A busca pelas caixas-pretas, que podem ajudar a esclarecer o acidente, foi estendida até o próximo dia 10.
Autoridades francesas divulgaram nesta quinta-feira (2) o relatório preliminar sobre o acidente, que matou 228 pessoas que partiram do Rio de Janeiro rumo a Paris em 31 de maio.
A apresentação do relatório, em entrevista no aeroporto de Le Bourget, próximo a Paris, ficou a cargo de Alain Bouillard, chefe dos investigadores. Ele listou uma série de fatos estabelecidos até agora, mas que não permitem determinar a causa do acidente.

Segundo a BEA, os dados disponíveis e a análise visual dos 640 elementos encontrados pelas equipes de busca até o dia 26 de junho mostram que o avião parece ter tocado a superfície da água no Oceano Atlântico ainda inteiro, em posição de voo (ou seja, "de barriga", com a parte inferior da fuselagem, com uma forte aceleração vertical.
"O avião estava inteiro no momento do impacto", disse Bouillard. A aeronave foi destruída pelo impacto com a água. Mas os dados ainda não são suficientes para dizer como foi a queda do avião nem a velocidade da queda.

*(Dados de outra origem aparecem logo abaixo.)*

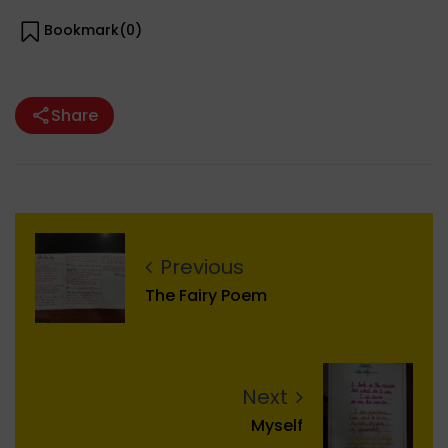
Bookmark(
0
)
Share
Previous
The Fairy Poem
Next
Myself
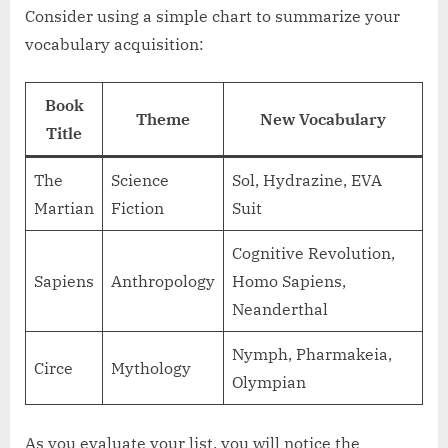
Consider using a simple chart to summarize your
vocabulary acquisition:
Book
Theme
New Vocabulary
Title
The
Science
Sol, Hydrazine, EVA
Martian
Fiction
Suit
Cognitive Revolution,
Sapiens
Anthropology
Homo Sapiens,
Neanderthal
Nymph, Pharmakeia,
Circe
Mythology
Olympian
As you evaluate your list, you will notice the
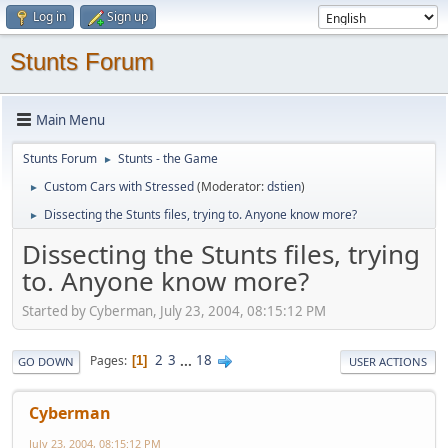
Log in
Sign up
Stunts Forum
Main Menu
Stunts Forum
Stunts - the Game
►
Custom Cars with Stressed
(Moderator:
dstien
)
►
Dissecting the Stunts files, trying to. Anyone know more?
►
Dissecting the Stunts files, trying
to. Anyone know more?
Started by Cyberman, July 23, 2004, 08:15:12 PM
2
3
...
18
Pages
1
GO DOWN
USER ACTIONS
Cyberman
July 23, 2004, 08:15:12 PM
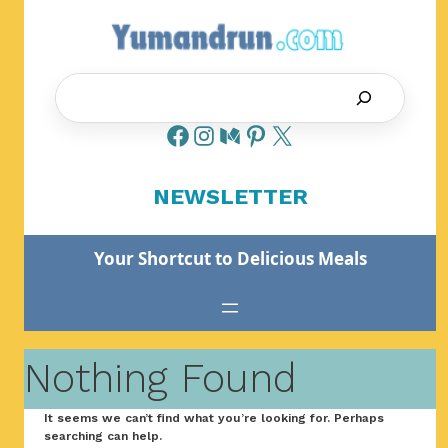
Skip
to
content
Search
NEWSLETTER
Your Shortcut to Delicious Meals
Nothing Found
It seems we can’t find what you’re looking for. Perhaps
searching can help.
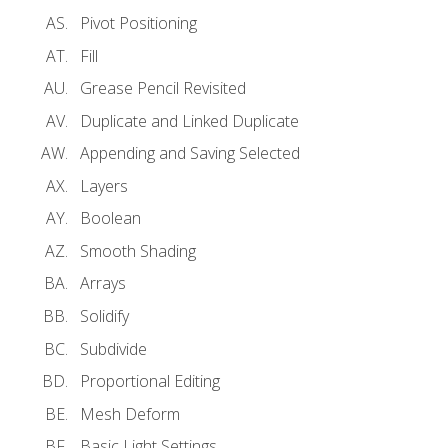
Pivot Positioning
Fill
Grease Pencil Revisited
Duplicate and Linked Duplicate
Appending and Saving Selected
Layers
Boolean
Smooth Shading
Arrays
Solidify
Subdivide
Proportional Editing
Mesh Deform
Basic Light Settings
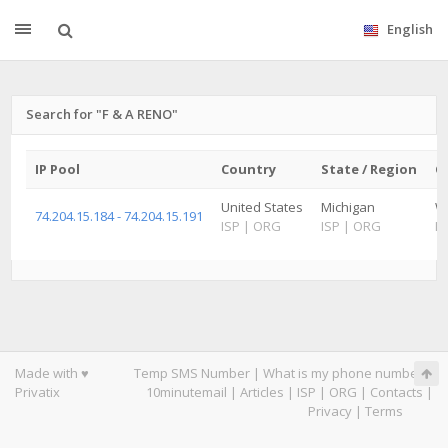
English
Search for "F & A RENO"
IP Pool
Country
State / Region
Ci
United States
Michigan
W
74.204.15.184 - 74.204.15.191
ISP
|
ORG
ISP
|
ORG
IS
Made with ♥
Temp SMS Number
|
What is my phone number
|
Privatix
10minutemail
|
Articles
|
ISP
|
ORG
|
Contacts
|
Privacy
|
Terms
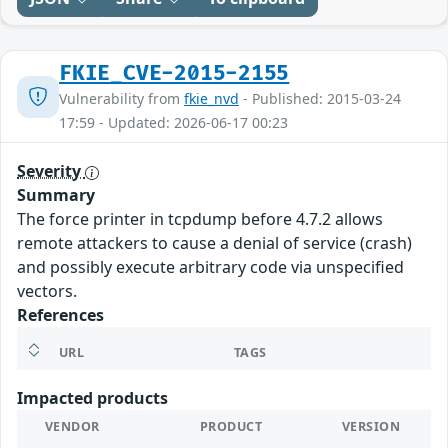
FKIE_CVE-2015-2155
Vulnerability from
fkie_nvd
- Published: 2015-03-24
17:59 - Updated: 2026-06-17 00:23
Severity
Summary
The force printer in tcpdump before 4.7.2 allows
remote attackers to cause a denial of service (crash)
and possibly execute arbitrary code via unspecified
vectors.
References
URL
TAGS
Impacted products
VENDOR
PRODUCT
VERSION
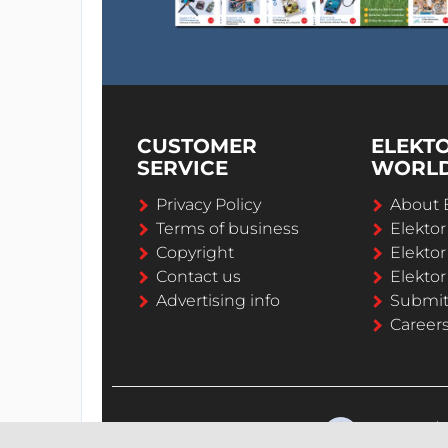
CUSTOMER
ELEKT
SERVICE
WORL
Privacy Policy
About 
Terms of business
Elekto
Copyright
Elektor
Contact us
Elektor
Advertising info
Submi
Career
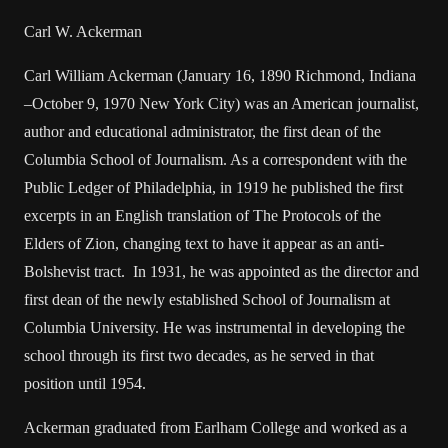
Carl W. Ackerman
Carl William Ackerman (January 16, 1890 Richmond, Indiana
–October 9, 1970 New York City) was an American journalist,
author and educational administrator, the first dean of the
Columbia School of Journalism. As a correspondent with the
Public Ledger of Philadelphia, in 1919 he published the first
excerpts in an English translation of The Protocols of the
Elders of Zion, changing text to have it appear as an anti-
Bolshevist tract. In 1931, he was appointed as the director and
first dean of the newly established School of Journalism at
Columbia University. He was instrumental in developing the
school through its first two decades, as he served in that
position until 1954.
Ackerman graduated from Earlham College and worked as a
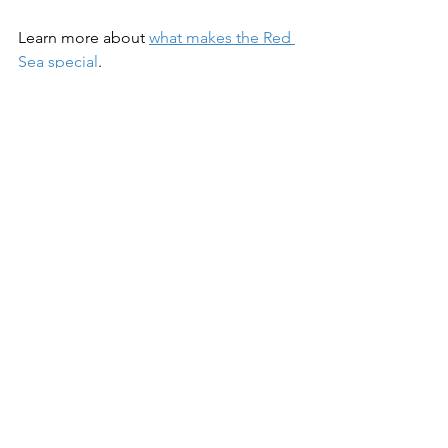
Learn more about 
what makes the Red 
Sea special
.
Perfect visibility makes the Red Sea a 
great destination for photographers. 
Check out our range of 
underwater 
cameras
 at the Bluewater Photo Store.
Dive Travel
See All
Recent Posts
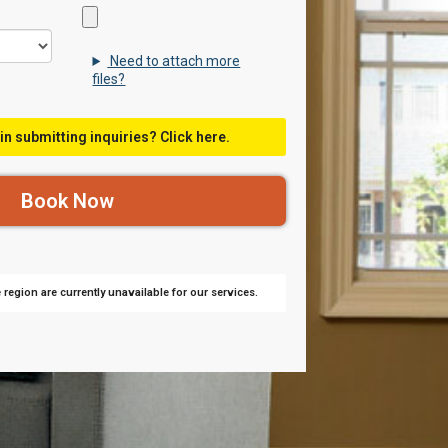
Need to attach more
files?
in submitting inquiries? Click here.
region are currently unavailable for our services.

O leme, por exemplo, ainda estava fixado na sua estrutura, e as deformações dos pedaços de estrutura demonstram que eles se quebraram num movimento para a frente, com uma leve torção para a esquerda. As prateleiras e as bandejas estão comprimidas na parte inferior dos dois armários de rodinhas. Tudo isso indica que aconteceu uma violenta colisão com o oceano.
O relatório também mostra que os coletes salvavidas encontrados entre os destroços não estavam inflados, o que indica que os passageiros não estavam preparados para uma tentativa de aterrissagem de emergência. Ele acrescentou que não foram encontrados traços de incêndio ou vestígios de explosivos.
Todos os destroços serão enviados à França até o próximo mês.
Caixas-pretas
A BEA também informou que as buscas acústicas pelas caixas-pretas do avião devem prosseguir até 10 de julho.
As caixas-pretas estão conectadas a balizas que emitem sinais de rádio e acústicos por pelo menos 30 dias (que venceram em 30 de junho no acidente do voo 447). Mas a BEA acredita que os sinais possam ter uma "sobrevida" após esse prazo.
A zona atual de buscas tem 28 mil quilômetros quadrados, e cerca de 60% dela já foi varrida. A cada vez que um eco é registrado, robôs mergulhadores descem até o fundo do mar para verificar.
Depois de 10 de julho, expirados os sinais de rádio e acústicos, as buscas prosseguirão por mais um mês, por sondagem com sonar e veículos submarinos, feitas a partir do navio francês "Pourquoi pas?", em uma área mais restrita, que ainda não foi delimitada.
O submarino Nautile vai continuar sendo usado nas buscas. O fato de que o fundo do oceano é muito acidentado na área em que o acidente aconteceu pode dificultar as pesquisas.
Bouillard afirmou que ainda tem esperança de encontrar os artefatos, que são essenciais para explicar o acidente, pois registram os diálogos da tripulação e os contatos automáticos e verbais entre o avião e os centros de controle de tráfego aéreo.
"Na segunda fase, nós gostaríamos de encontrar ao menos uma peça que confirme que estamos na área correta para continuar a procurar os outros elementos do avião", disse. A sequência da investigação vai depender dos resultados encontrados até 15 de agosto.